The problem is on the client side. You can compress what you like but if the browser starts dropping frames because it has to compile/handle a ton of Javascript and CSS then minifying doesn't help the end user.

10 comments

> If you gzip data over the line it's already compressed. So minifying your stuff will only help you a little.

For small files you might be mostly correct, but for larger ones min+compress can product much better gains than compression alone.

IIRC the algorithm used employs a rolling compression window, and can only match strings of tokens whose distance apart is smaller than that window. IIRC the default window is 8KBytes and the maximum is 32KBytes. Even if you use the maximum at the expense of CPU time that isn't going to cover many large files. Minifying increases the effective range of the compression window, each match is shorter but you will find more matches and usually this balances out in a way that benefits the compression result.

It isn't quite that simple in reality as there is huffman encoding and other tricks in the mix. This means that even for inputs smaller than the compression window you may see some benefit as minifying can reduce the input data's alphabet significantly.

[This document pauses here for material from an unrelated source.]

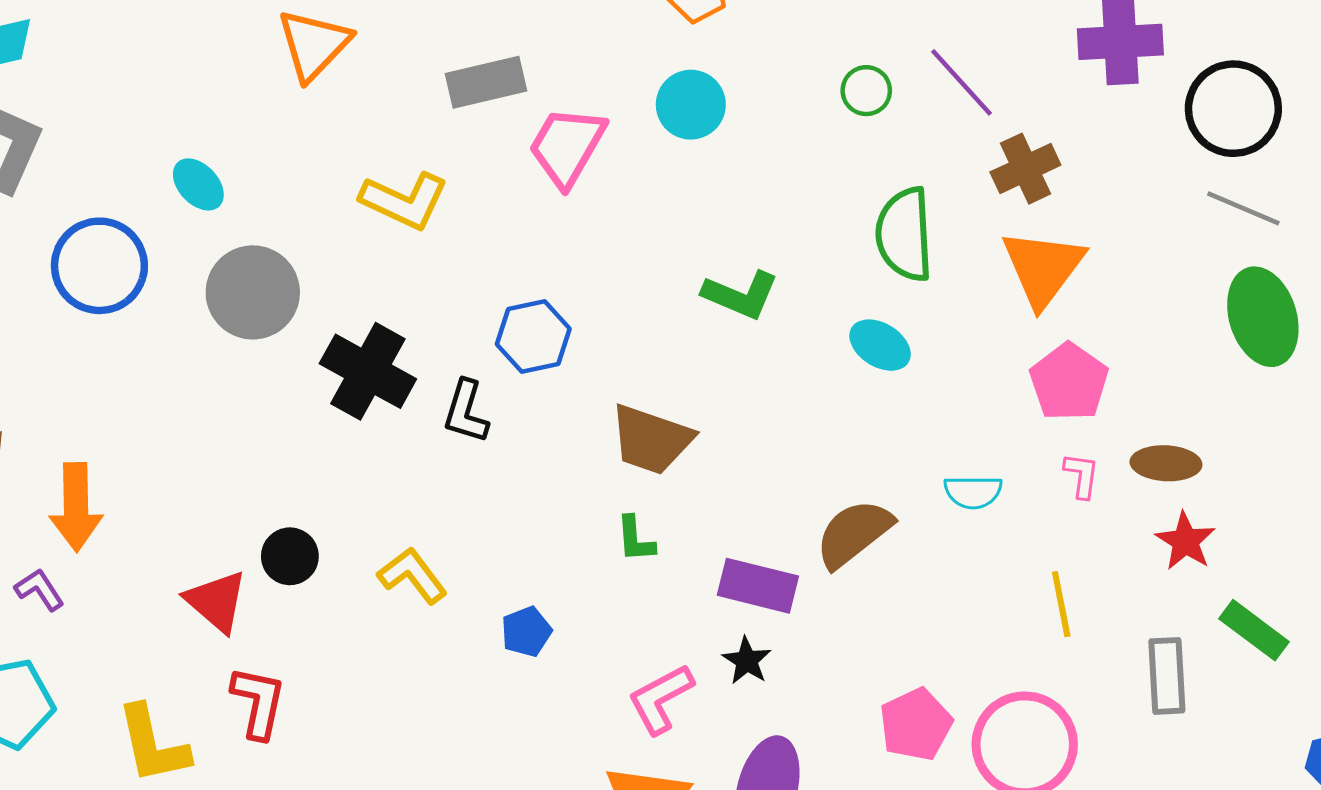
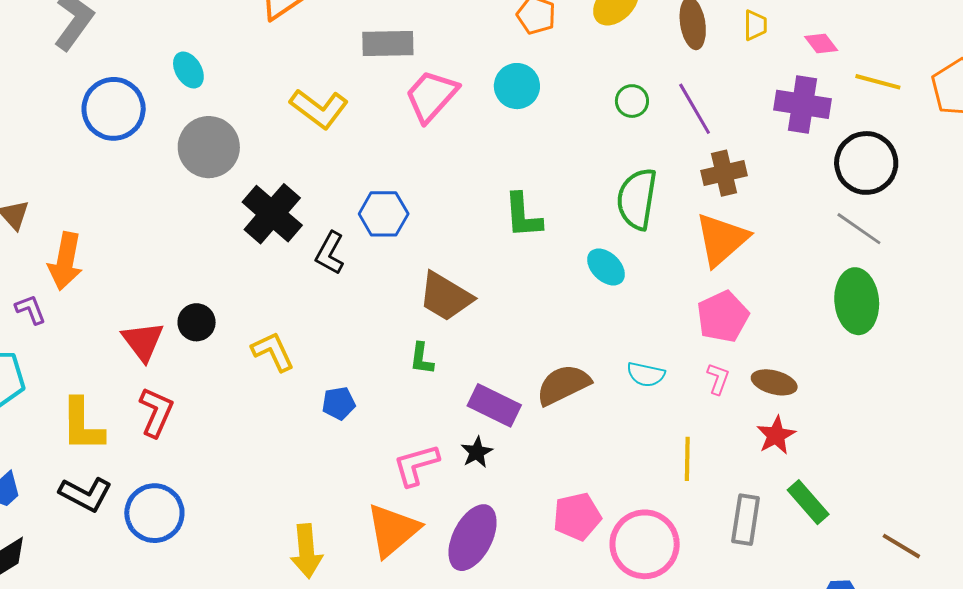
green L-shape: (741, 295) -> (523, 216), turned 51

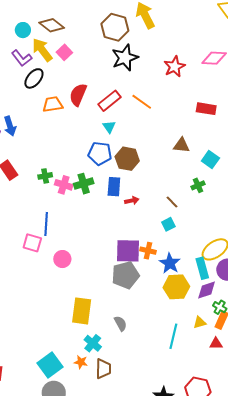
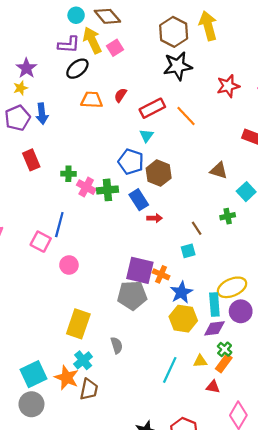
purple L-shape: (22, 58) -> (69, 45), turned -60
red semicircle: (78, 95) -> (120, 95), size x0.6
blue rectangle: (114, 187) -> (139, 200), turned -48
orange star: (81, 362) -> (67, 378), size x1.6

Ignoring the "why it helps", it is easy to show that it does help in a great many real cases:

  ds@s2:/tmp$ wget --quiet https://code.jquery.com/jquery-3.2.0.min.js
  ds@s2:/tmp$ wget --quiet https://code.jquery.com/jquery-3.2.0.js
  ds@s2:/tmp$ gzip jquery-3.2.0.min.js
  ds@s2:/tmp$ gzip jquery-3.2.0.js
  ds@s2:/tmp$ ls -l j*
  -rw-r--r-- 1 ds ds 79201 Mar 16 21:30 jquery-3.2.0.js.gz
  -rw-r--r-- 1 ds ds 30023 Mar 16 21:30 jquery-3.2.0.min.js.gz
In this example the result of min+comp is less than 40% the size of the result from compression alone.

For completeness, minifying alone achieves less than compression alone:

  -rw-r--r-- 1 ds ds 267686 Mar 16 21:30 jquery-3.2.0.js
  -rw-r--r-- 1 ds ds  79201 Mar 16 21:30 jquery-3.2.0.js.gz
  -rw-r--r-- 1 ds ds  86596 Mar 16 21:30 jquery-3.2.0.min.js
  -rw-r--r-- 1 ds ds  30023 Mar 16 21:30 jquery-3.2.0.min.js.gz
One further factor is CPU time consumed on the client decompressing and parsing the content but this is likely to be insignificant compared to the network or local IO time, if a device's CPU is under-powered enough that this is significant then it is unlikely to be able to run the decompressed code with useful performance.
Most of the gains in there are from stripping out comments. That plus whitespace removal gets you most of the benefit. I don't think the parent was advocating for dropping minification completely, but investing massive effort when you're already at the crest of the curve.
Stripping out comments would be one, but eventually remove all useless code and optimizing it using tools like Google Closure Compiler is way more effective in most websites that use a single bundle for everything.
When the subject is CSS, dead code removal is a way more complex problem, and only possible if your usage falls within certain constraints. Best bet is a component system with scopes styles that ensures you are only loading what is required.
It's not like this is a zero sum game.

Attempts at improvement don't hurt at all, and in some cases can help a ton.

But they can hurt sometimes -- not all optimizations are always safe.
Of course, but there is still value in "unsafe optimizations" for those who won't be impacted by them.
Are you sure that's not just comments being removed?
I had an article about that too. If you have to do just one, you should go with zopfli or brotli instead of minifying. Having both minification and some kind of compression on top does help the file sizes.

https://luisant.ca/brotli-css

Also, purifycss and uncss are your friends to cut stuff down, to reduce the final load for the user.

> So minifying your stuff will only help you a little.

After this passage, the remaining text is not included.